The glass cabinets of grandmothers are always filled with mysteries. It was from that trove of trinkets that the little girl pulled the one thing she thought wouldn’t be missed – a cup. It was silver speckled with rust, and it had rubies embedded in its side. She didn’t know they were real rubies when she bundled it under her shirt. It looked so ordinary sitting behind the jewellery and porcelain statues.
Her grandmother stirred soup in the kitchen, her wooden spoon cutting through steam and splashing drops onto her apron as she worked. The smell of pumpkin wafted through the house, as well as a bite of apple and mint. It followed her through the door and clung to her skin, until the wind had time to wash it away. She hurried to the herb garden with the cup pressed to her skin. When she kneeled in the dirt and pulled the cup out from its hiding place, she stopped to look at the finely cut rubies and the triangles that glittered within. It looked like another dimension.
She plunged the cup into the earth and packed the soil in tight before flipping it on its head. Her grandmother’s voice drifted into the garden. She was singing the same twisted lullabies that she’d so often been caught humming to herself before bed, or over a good book. The little girl hummed along, while pulling dirt out of the garden bed and building an empire out of the piles. Each had the same intricate detailing on the outside, matching the cups interior. It was a pattern that had been pressed into the silver well before the little girl was a thought in her parents’ minds – before she was a thought in the worlds’.
The last note sung far in the kitchen, where the sun had just poked in through the blinds and hit the counter.
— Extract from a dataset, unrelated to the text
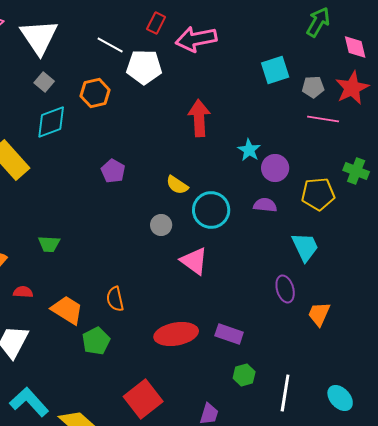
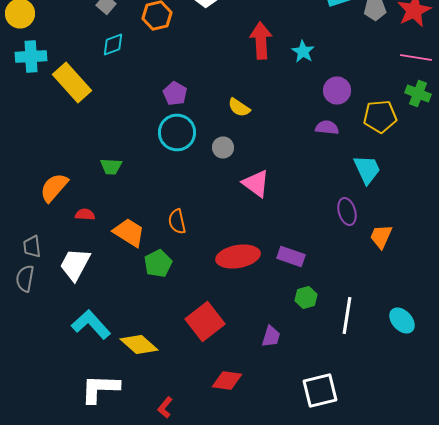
pink line: (323, 119) -> (416, 58), moved
cyan diamond: (51, 122) -> (113, 44), size x0.7
cyan star: (249, 150) -> (303, 52), moved
cyan circle: (211, 210) -> (177, 132), moved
The little girl placed the sparkling cup atop her creation. The crown of the kingdom. She didn’t notice the swishing footsteps of her grandmother closing in by her side. She got up and dusted off her knees before stepping back to admire her work. Her grandmother’s hands slid to her shoulders. She jumped when the long fingers squeezed by her collarbones.
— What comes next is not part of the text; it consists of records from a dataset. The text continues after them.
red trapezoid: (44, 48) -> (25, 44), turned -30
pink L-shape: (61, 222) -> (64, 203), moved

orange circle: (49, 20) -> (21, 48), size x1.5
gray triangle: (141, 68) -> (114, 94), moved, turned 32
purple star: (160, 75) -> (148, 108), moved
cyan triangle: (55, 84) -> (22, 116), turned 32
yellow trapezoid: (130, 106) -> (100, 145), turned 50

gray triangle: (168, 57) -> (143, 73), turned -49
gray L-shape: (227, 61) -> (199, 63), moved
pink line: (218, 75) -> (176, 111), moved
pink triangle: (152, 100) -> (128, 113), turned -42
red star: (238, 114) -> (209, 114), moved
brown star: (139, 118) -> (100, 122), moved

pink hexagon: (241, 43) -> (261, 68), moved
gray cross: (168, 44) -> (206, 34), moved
“You scared me Grandma!” she looked up, hesitantly. Her grandmother scowled, the fine wrinkles pressing deeper into her skin. “I… I made a princess castle!”
Her grandmother sighed and patted at her shoulder. The little girl stepped past her, looking back at her castle before fleeing to the waiting concoction inside, following the smell streaming from the open door as a path.
Her grandmother stood with her hands on her aproned hips, a smile on her crooked lips. When she bent down she held a hand to her spine, just in case it cracked. In the other she held the skinny neck of the cup. She didn’t brush the dirt off the silver. She bent further and scooped new dirt into the cup. The last ingredient of her potion.